Following the conclusion of the season, the wrestling team was once again disbanded.

==== Wrestling academy ====

In 2020, Esteghlal and the Iran Wrestling Federation reached an agreement to establish a wrestling academy in addition to the club's professional team.

The academy was planned to operate at the Tofigh Jahanbakht Wrestling Hall, located within Shahid Shiroudi Sports Complex in Tehran.

=== Revival (2025–present) ===

After several years of inactivity, Esteghlal re-established both its freestyle and Greco-Roman wrestling teams in 2025. The freestyle team was based in Juybar, Mazandaran province, while the Greco-Roman team was established in Qom. The expansion formed part of the club's strategy to develop sporting activities outside Tehran.

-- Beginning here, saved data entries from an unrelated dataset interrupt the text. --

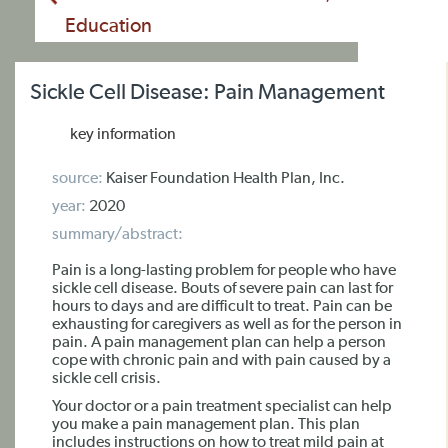
Education
Sickle Cell Disease: Pain Management
key information
source:
Kaiser Foundation Health Plan, Inc.
year:
2020
summary/abstract:
Pain is a long-lasting problem for people who have
sickle cell disease. Bouts of severe pain can last for
hours to days and are difficult to treat. Pain can be
exhausting for caregivers as well as for the person in
pain. A pain management plan can help a person
cope with chronic pain and with pain caused by a
sickle cell crisis.
Your doctor or a pain treatment specialist can help
you make a pain management plan. This plan
includes instructions on how to treat mild pain at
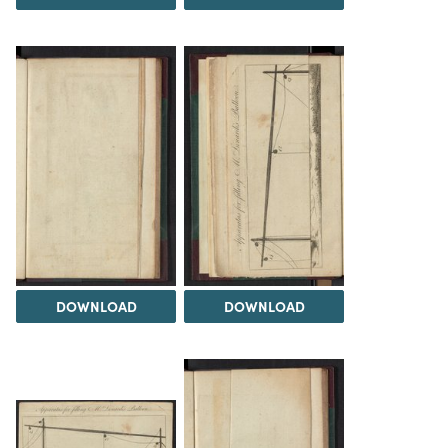
DOWNLOAD
DOWNLOAD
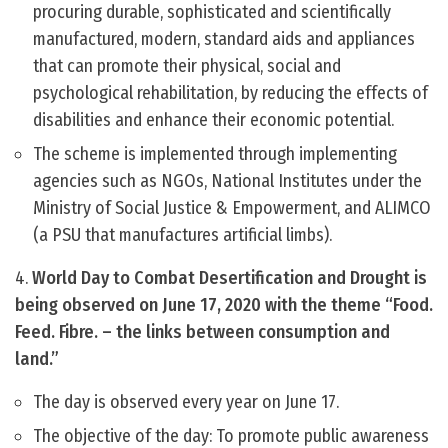
procuring durable, sophisticated and scientifically
manufactured, modern, standard aids and appliances
that can promote their physical, social and
psychological rehabilitation, by reducing the effects of
disabilities and enhance their economic potential.
The scheme is implemented through implementing
agencies such as NGOs, National Institutes under the
Ministry of Social Justice & Empowerment, and ALIMCO
(a PSU that manufactures artificial limbs).
4.
World Day to Combat Desertification and Drought is
being observed on June 17, 2020 with the theme “Food.
Feed. Fibre. – the links between consumption and
land.”
The day is observed every year on June 17.
The objective of the day: To promote public awareness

The freestyle team was drawn into Group B of the Iranian Freestyle Wrestling Premier League, while the Greco-Roman team competed in Group A of the Iranian Greco-Roman Wrestling Premier League.

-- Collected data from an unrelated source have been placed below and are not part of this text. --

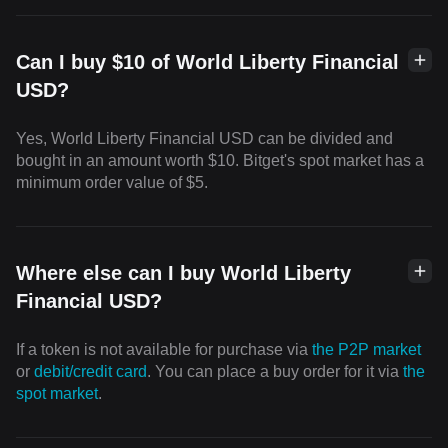
Can I buy $10 of World Liberty Financial
USD?
Yes, World Liberty Financial USD can be divided and
bought in an amount worth $10. Bitget's spot market has a
minimum order value of $5.
Where else can I buy World Liberty
Financial USD?
If a token is not available for purchase via
the P2P market
or
debit/credit card
. You can place a buy order for it via
the
spot market
.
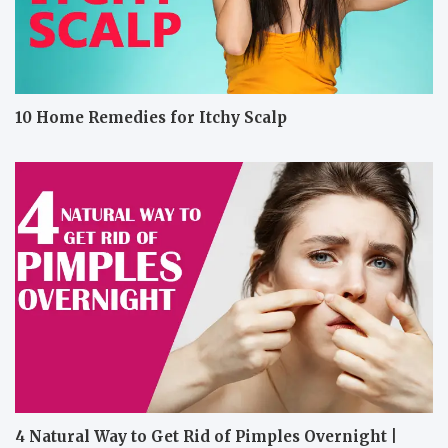
10 Home Remedies for Itchy Scalp
4 Natural Way to Get Rid of Pimples Overnight |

Before the start of the season, Esteghlal strengthened its freestyle squad by signing several international wrestlers, including Ibragim Kadiev, Ahmad Idrisov and Shamil Mamedov of Russia.

The freestyle team advanced to the championship final after defeating Kheybar Khorramabad in the semi-finals. In the final, Esteghlal was defeated 6–4 by Bank Shahr and finished as runners-up in the league.

The Greco-Roman team, coached by Rouhollah Mikaeili, won the Iranian Greco-Roman Wrestling Premier League title during the same season.

== Head coaches ==

The first head coach of Esteghlal's modern wrestling team was Reza Yazdani, who was appointed in August 2020 ahead of the club's return to the Iranian Freestyle Wrestling Premier League. He guided the team to a runners-up finish before leaving the club at the end of the season.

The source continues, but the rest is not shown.